Alternatively, other forms of suture tie-downs may be provided,
e.g., a suture cleat.
[0241] Pusher 210 is disposed within drive tube 195 and serves to
selectively advance a locking pin 275 of coaxial suture lock 220 as
will hereinafter be discussed. Pusher 210 is preferably constructed
out of stainless steel, Nitinol, or titanium wire of, in a
practical embodiment, 0.031'' diameter. As will hereinafter be
discussed in further detail, pusher 210 is disposed within drive
tube 195, proximal to locking pin 275 of coaxial suture lock 220,
and is used to selectively advance locking pin 275 into coaxial
suture lock 220 so as to create a binding interference fit between
coaxial suture lock 220 and spanning suture 120, whereby to fix the
position of spanning suture 120 relative to second, sliding anchor
215 and thus permanently fix the length of spanning suture 120
extending across the mitral valve. In one preferred form of the
invention, pusher 210 can be advanced by simple manual pushing. In
another preferred form of the present invention, pusher 210 can be
advanced via an advancer mechanism 280 which controllably advances
pusher 210 for deployment of locking pin 275 into coaxial suture
lock 220. One preferred construction for advancer mechanism 280
comprises a threaded knob 285 which is secured to pusher 210. The
distal end of threaded knob 285 is received in a threaded bore in
handle 200. When threaded knob 285 is rotated, the threads of
threaded knob 285 engage with the threaded bore in handle 200 so as
to drive threaded knob 285, and hence pusher 210, distally or
proximally. When threaded knob 285 is fully advanced to its most
distal position, additional distal advancement of pusher 210 is
prohibited.
[0242] In one preferred form of the invention, second, sliding
anchor 215 comprises a body 290 having a smooth and rounded profile
in all three dimensions whereby to best effect both delivery and
atraumatic permanent implantation. See FIGS. 48-50 and 54-59.
Second, sliding anchor 215 comprises a first side 295, a second
side 300 and a generally central through-hole 305 from where
spanning suture 120 will ultimately emerge. In one preferred form
of the invention, in order to maintain as small a crossing profile
as possible during delivery through sheath 185, first side 295
comprises a proximal slot 310 extending from central through-hole
305 to the proximal end of second, sliding anchor 215, and second
side 300 comprises a distal slot 315 extending from central
through-hole 305 to the distal end of second, sliding anchor 215.

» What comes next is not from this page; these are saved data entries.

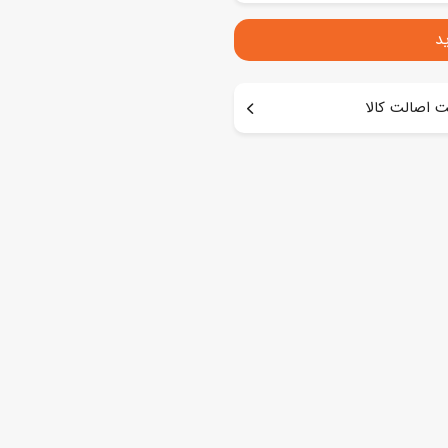
د
 اصالت کالا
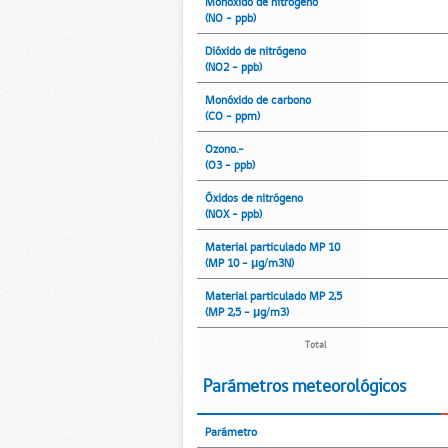
Monóxido de nitrógeno
(NO - ppb)
Dióxido de nitrógeno
(NO2 - ppb)
Monóxido de carbono
(CO - ppm)
Ozono.-
(O3 - ppb)
Óxidos de nitrógeno
(NOX - ppb)
Material particulado MP 10
(MP 10 - μg/m3N)
Material particulado MP 2,5
(MP 2,5 - μg/m3)
Total
Parámetros meteorológicos
Parámetro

The slots 310, 315 are deep enough, and aligned with one another,
so that they "overlap" and thereby provide a continuous axial
passage sufficiently large to transit spanning suture 120 through
second, sliding anchor 215 without interference. See FIGS. 58 and
59. This allows second end 130 of spanning suture 120 to reside
parallel and coaxial to second, sliding anchor 215 and within the
anchor's profile when second, sliding anchor 215 is contained
within sheath 185. Furthermore, on account of this construction,
and as will hereinafter be discussed in further detail, after
second, sliding anchor 215 is deployed from sheath 185, second,
sliding anchor 215 may rotate away from the spanning suture so that
the second, sliding anchor 215 is substantially perpendicular to
the adjacent spanning suture 120. Central through-hole 305
preferably comprises chamfers on either side of the central
through-hole. These chamfers may be of equivalent size or, more
preferably, one chamfer may be larger and one chamfer may be
smaller. By way of example but not limitation, a smaller chamfer
320 on second side 300 provides a smooth exit profile for spanning
suture 120 to exit from second, sliding anchor 215. A larger
chamfer 325 on first side 295 provides a seating surface for the
distal end of coaxial suture lock 220. In one preferred embodiment,
second, sliding anchor 215 may be provided with one or more
additional through-holes 330 to allow the elective fitting of a
control suture (not shown) through second, sliding anchor 215 on
one or the other end (or both ends) of the anchor.
[0243] Looking next at FIGS. 48-50 and 60-63, there is shown
coaxial suture lock 220. In one preferred embodiment, coaxial
suture lock 220 comprises a tubular element 335 having a spherical
distal end 340 and a D-shaped annular ring 345 at its proximal end.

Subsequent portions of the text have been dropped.